A Multi-robot Path Planning Method Based on Improved Conflict Search for Complex Lunar Environment

In various countries' lunar exploration plans, multi-robot will become an important part of lunar exploration and lunar base construction missions, such as the International Lunar Research Station Program jointly initiated by China and Russia. Path planning is the key technology to ensure the successful completion of missions by multi-robot, and its planning results directly affect the efficiency of tasks execution. At present, there are relatively few researches on robot path planning for lunar environment, and most of them are based on 2D environment. These studies only consider obstacle information in map, and do not comprehensively consider the influence of external environment such as illumination and terrain on path planning, which has certain limitations in complex lunar environment. In order to improve the safety and efficiency of path planning for multiple lunar robots, this paper proposes a multi-robot path planning method based on improved conflict search that is suitable for the lunar complex environment. Firstly, the complex environment of the lunar surface is described by the rasterized lunar digital elevation map (LDEM), and the trafficability of the grid area is defined by combining the constraints of lunar robots, and the mathematical model of the lunar surface illumination intensity and the robot motion constraint model are established. Then, an improved D*Lite traversal path planning algorithm based on inner spiral is proposed to quickly and efficiently obtain the environmental map of the area to be detected. Finally, the classical Conflict-Based Search (CBS) algorithm for multi-robot path finding is improved. In the low-layer search, the energy cost function considering the constraints of lunar terrain and illumination is used to search the optimal path for each lunar robot based on the improved bidirectional A* algorithm.
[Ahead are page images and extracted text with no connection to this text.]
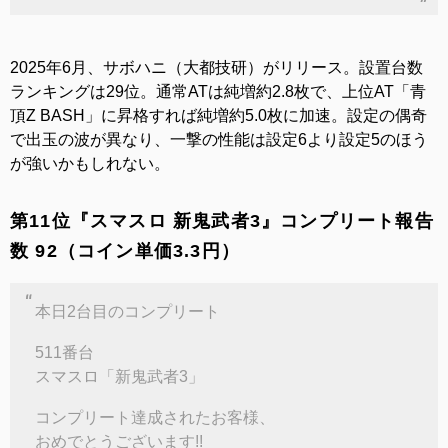
2025年6月、サボハニ（大都技研）がリリース。設置台数
ランキングは29位。通常ATは純増約2.8枚で、上位AT「青
頂Z BASH」に昇格すれば純増約5.0枚に加速。設定の偶奇
で出玉の波が異なり、一撃の性能は設定6より設定5のほう
が強いかもしれない。
第11位『スマスロ 新鬼武者3』コンプリート報告
数 92（コイン単価3.3円）
本日2台目のコンプリート
511番台
スマスロ「新鬼武者3」
コンプリート達成されたお客様、
おめでとうございます!!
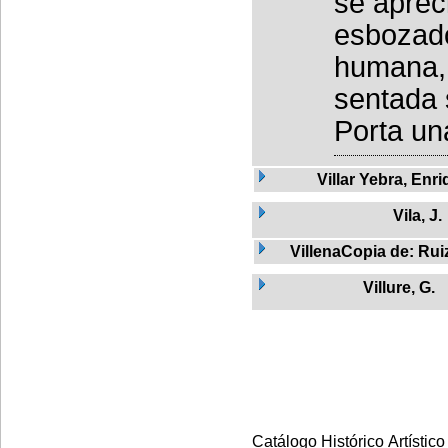
se aprec
esbozado
humana, 
sentada 
Porta un
Villar Yebra, Enr
Vila, J.
VillenaCopia de: Rui
Villure, G.
Catálogo Histórico Artístico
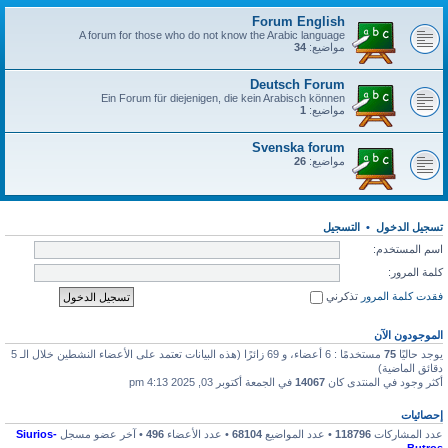
Forum English
A forum for those who do not know the Arabic language
مواضيع:
34
Deutsch Forum
Ein Forum für diejenigen, die kein Arabisch können
مواضيع:
1
Svenska forum
مواضيع:
26
تسجيل الدخول
•
التسجيل
اسم المستخدم:
كلمة المرور:
فقدت كلمة المرور
تذكرني
الموجودون الآن
يوجد حاليًا
75
مستخدمًا : 6 أعضاء، و 69 زائرًا (هذه البيانات تعتمد على الأعضاء النشطين خلال الـ 5
دقائق الماضية)
أكثر وجود في المنتدى كان
14067
في الجمعة أكتوبر 03, 2025 4:13 pm
إحصائيات
عدد المشاركات
118796
• عدد المواضيع
68104
• عدد الأعضاء
496
• آخر عضو مسجل
Siurios-
Butros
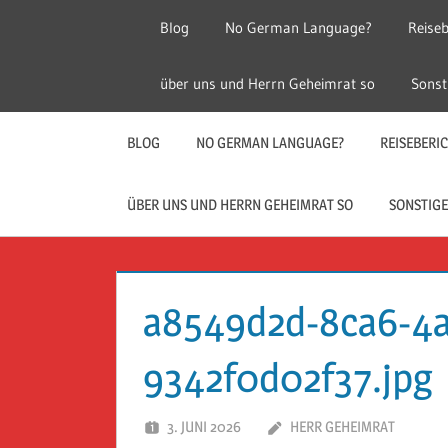
Zum
Blog
No German Language?
Reiseb
Inhalt
springen
Herr
Reise
über uns und Herrn Geheimrat so
Sonst
Geheimrat
auf
Guckloch
Reisen
BLOG
NO GERMAN LANGUAGE?
REISEBERI
–
ÜBER UNS UND HERRN GEHEIMRAT SO
SONSTIGE
Herr
Geheimrat
a8549d2d-8ca6-4
auf
9342f0d02f37.jpg
Reisen
3. JUNI 2026
HERR GEHEIMRAT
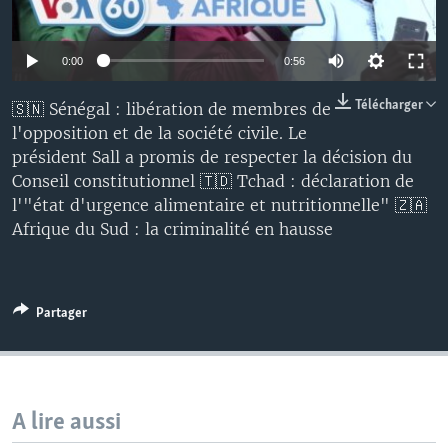
0:00
0:56
Télécharger
🇸🇳 Sénégal : libération de membres de
l'opposition et de la société civile. Le
président Sall a promis de respecter la décision du
Conseil constitutionnel 🇹🇩 Tchad : déclaration de
l'"état d'urgence alimentaire et nutritionnelle" 🇿🇦
Afrique du Sud : la criminalité en hausse
Partager
A lire aussi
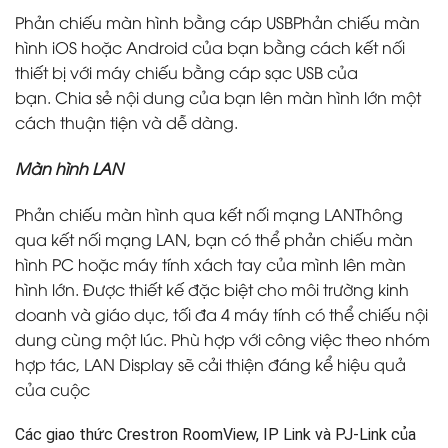
Phản chiếu màn hình bằng cáp USBPhản chiếu màn
hình iOS hoặc Android của bạn bằng cách kết nối
thiết bị với máy chiếu bằng cáp sạc USB của
bạn. Chia sẻ nội dung của bạn lên màn hình lớn một
cách thuận tiện và dễ dàng.
Màn hình LAN
Phản chiếu màn hình qua kết nối mạng LANThông
qua kết nối mạng LAN, bạn có thể phản chiếu màn
hình PC hoặc máy tính xách tay của mình lên màn
hình lớn. Được thiết kế đặc biệt cho môi trường kinh
doanh và giáo dục, tối đa 4 máy tính có thể chiếu nội
dung cùng một lúc. Phù hợp với công việc theo nhóm
hợp tác, LAN Display sẽ cải thiện đáng kể hiệu quả
của cuộc
Các giao thức Crestron RoomView, IP Link và PJ-Link của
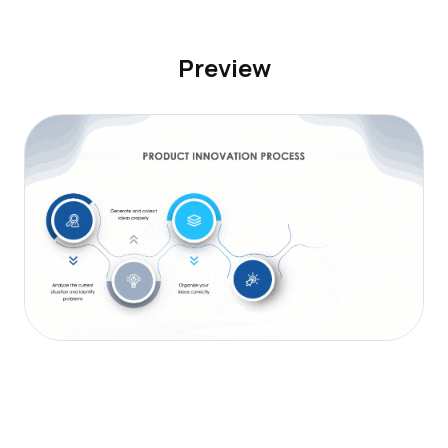
Preview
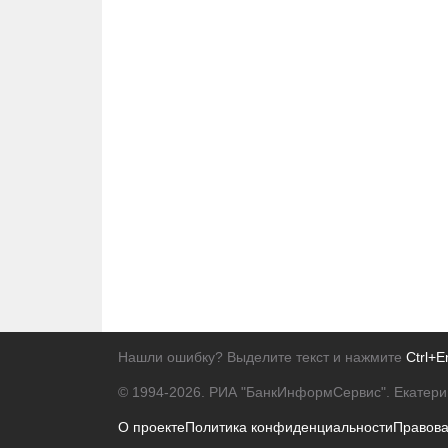
Нашли ошибку? Выделите текст и нажмите
Ctrl+E
© 1994-2026.
РИА "БанкИнформСервис". Екатери
О проекте
Политика конфиденциальности
Правов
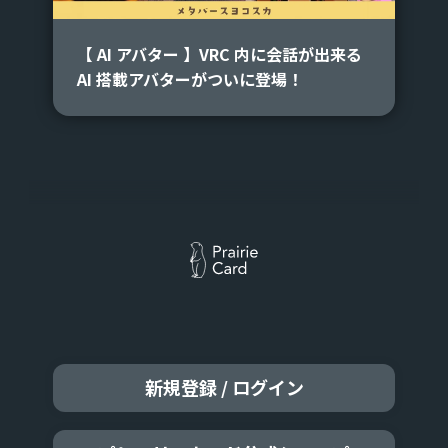
【 AI アバター 】VRC 内に会話が出来る
AI 搭載アバターがついに登場！
新規登録 / ログイン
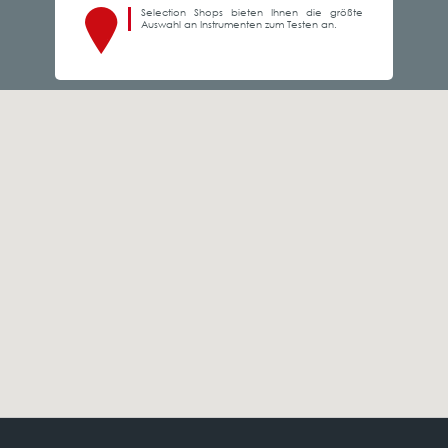
Selection Shops bieten Ihnen die größte
Auswahl an Instrumenten zum Testen an.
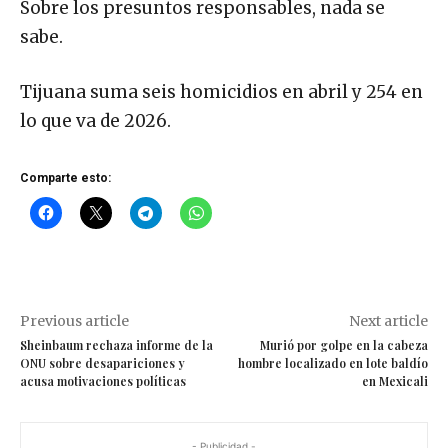
Sobre los presuntos responsables, nada se
sabe.
Tijuana suma seis homicidios en abril y 254 en
lo que va de 2026.
Comparte esto:
Previous article
Next article
Sheinbaum rechaza informe de la
Murió por golpe en la cabeza
ONU sobre desapariciones y
hombre localizado en lote baldío
acusa motivaciones políticas
en Mexicali
- Publicidad -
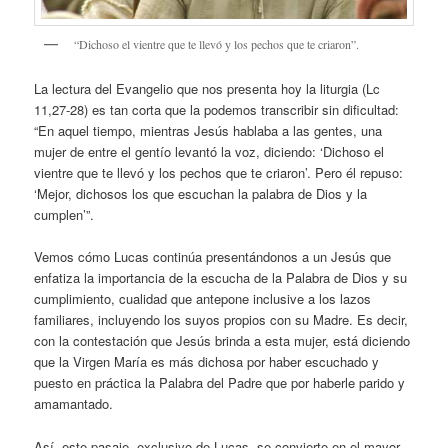
“Dichoso el vientre que te llevó y los pechos que te criaron”.
La lectura del Evangelio que nos presenta hoy la liturgia (Lc
11,27-28) es tan corta que la podemos transcribir sin dificultad:
“En aquel tiempo, mientras Jesús hablaba a las gentes, una
mujer de entre el gentío levantó la voz, diciendo: ‘Dichoso el
vientre que te llevó y los pechos que te criaron’. Pero él repuso:
‘Mejor, dichosos los que escuchan la palabra de Dios y la
cumplen’”.
Vemos cómo Lucas continúa presentándonos a un Jesús que
enfatiza la importancia de la escucha de la Palabra de Dios y su
cumplimiento, cualidad que antepone inclusive a los lazos
familiares, incluyendo los suyos propios con su Madre. Es decir,
con la contestación que Jesús brinda a esta mujer, está diciendo
que la Virgen María es más dichosa por haber escuchado y
puesto en práctica la Palabra del Padre que por haberle parido y
amamantado.
Así, este pasaje, exclusivo de Lucas, se convierte en el mayor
In the high-layer search, conflict types and resolution schemes are defined, and the prioritization-based conflict coordination strategy is designed to resolve conflicts among multiple lunar robots more reasonably. The simulation results show that the proposed algorithm can obtain the collision-free optimal path of each lunar robot. Compared with the classical CBS algorithm, the search efficiency of the improved algorithm has been significantly improved, and with the increase of the number of robots, the efficiency of the improved algorithm is more obvious.